Interviews for the DV-2013 programme will begin in October 2012 and
selectees who provide information requested in the notification
instructions will be informed of their visa interview appointment
through the E-DV website’s Entrant Status Check four to six weeks before
the scheduled interviews with U.S. consular officers at overseas posts.
Each month, visas will be issued to those applicants who are ready for
issuance during that month, visa-number availability permitting. Once
all of the 50,000 DV visas have been issued, the programme will end, the
U.S. embassy official explained.
In principle, visa numbers could be finished before September 2013.
Meanwhile, the U.S. Department of State, Office of Visa Services, has
advised the public of a notable increase in fraudulent e-mails and
letters sent to Diversity Immigrant Visa (DV) programme (Visa Lottery)
The scammers behind these fraudulent emails and letters are posing as
the U.S. government in an attempt to extract payment from DV applicants.
Therefore, the Embassy officials said the Department of State does not have any authorise agent for visa lottery programme.

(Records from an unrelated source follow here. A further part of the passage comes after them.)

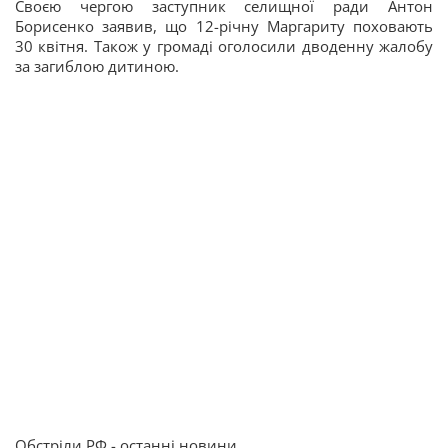
Своєю чергою заступник селищної ради Антон
Борисенко заявив, що 12-річну Маргариту поховають
30 квітня. Також у громаді оголосили дводенну жалобу
за загиблою дитиною.
Обстріли РФ - останні новини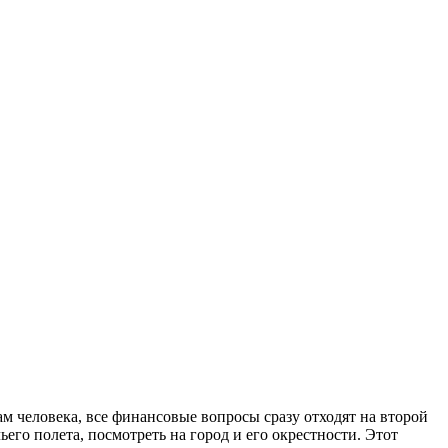
вам человека, все финансовые вопросы сразу отходят на второй
ьего полета, посмотреть на город и его окрестности. Этот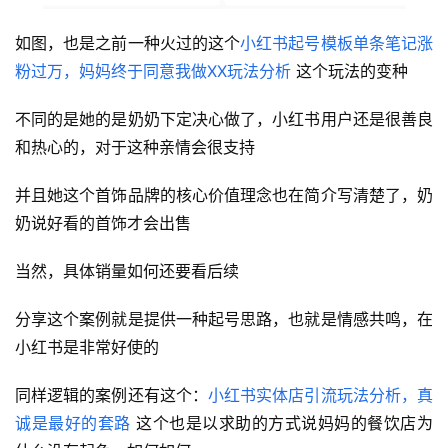
首
如图，也是之前一种火过的这个
小红书起号模板单条笔记涨
页
粉过万，妈妈终于同意我做XX玩法分析 
这个玩法的变种
行
不同的是她的是奶奶下定决心做了，小红书用户还是很善良
业
和热心的，对于这种亲情会很支持
快
讯
并且她这个首饰品牌的核心价值理念也在简介写清楚了，奶
奶说好看的首饰才会出售
开
眼
当然，具体销量如何还要看后续
案
例
分享这个案例就是提供一种起号思路，也就是情感共鸣，在
小红书是非常好使的
避
坑
同样逻辑的案例还有这个：
小红书实体店引流玩法分析，真
指
诚是最好的套路
 这个也是以求助的方式说妈妈的餐饮店为
南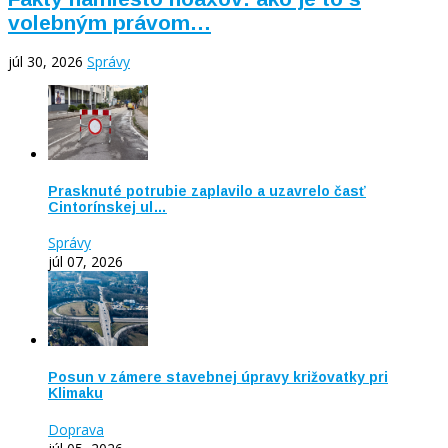
volebným právom…
júl 30, 2026
Správy
Prasknuté potrubie zaplavilo a uzavrelo časť
Cintorínskej ul…
Správy
júl 07, 2026
Posun v zámere stavebnej úpravy križovatky pri
Klimaku
Doprava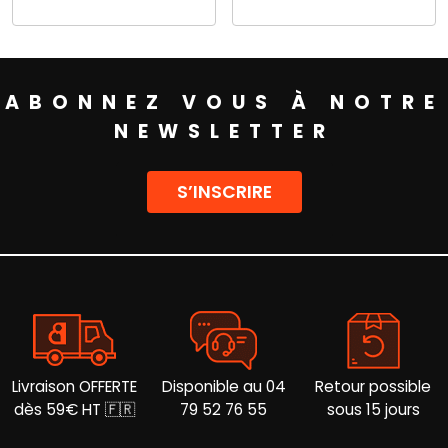
Ce
Ce
produit
produit
a
a
plusieurs
plusieurs
variations.
ABONNEZ VOUS À NOTRE
variations.
Les
Les
options
NEWSLETTER
options
peuvent
peuvent
être
être
choisies
S’INSCRIRE
choisies
sur
sur
la
la
page
page
du
du
produit
produit
Livraison OFFERTE
Disponible au 04
Retour possible
dès 59€ HT 🇫🇷
79 52 76 55
sous 15 jours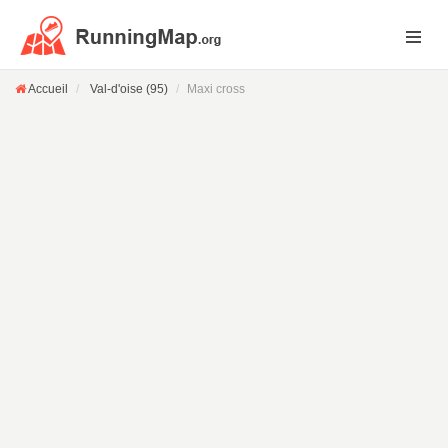
Accueil
Val-d'oise (95)
Maxi cross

They warned those applying for the DV to be careful when accepting
outside help as well as ensure that information they entered are
The congressionally mandated Diversity Immigrant Visa Programme is
administered on a yearly basis by the Department of State and conducted
based on United States law, specifically Section 203(c) of the
Immigration and Nationality Act (INA).
This law provides for a class of immigrants known as diversity
immigrants, with visas made available to persons from countries with
historically low rates of immigration to the United States.
For fiscal year 2013, 50,000 diversity visas will be available.
The annual DV program makes visas available to persons meeting simple,
but strict, eligibility requirements. A computer- generated, random
drawing chooses selectees for DVs. The visas are distributed among six
geographic regions, and within each region, no single country may
receive more than seven per cent of the available DVs in any one year.
Visas are allocated to nationals of countries with historically lower
rates of U.S. immigration.
Nationals of countries who have sent more than 50,000 immigrants to the
United States over the past five years are not eligible to apply for the
Diversity Visa programme.
The natives of the following countries are not eligible: Bangladesh,
Brazil, Canada, China (Mainland-Born), Colombia, Dominican Republic,
Ecuador, El Salvador, Guatemala, Haiti, India, Jamaica, Mexico,
Pakistan, Peru, Philippines, South Korea, United Kingdom (except
Northern Ireland) and its dependent territories, and Vietnam.
Persons born in Hong Kong SAR, Macau SAR, and Taiwan are eligible.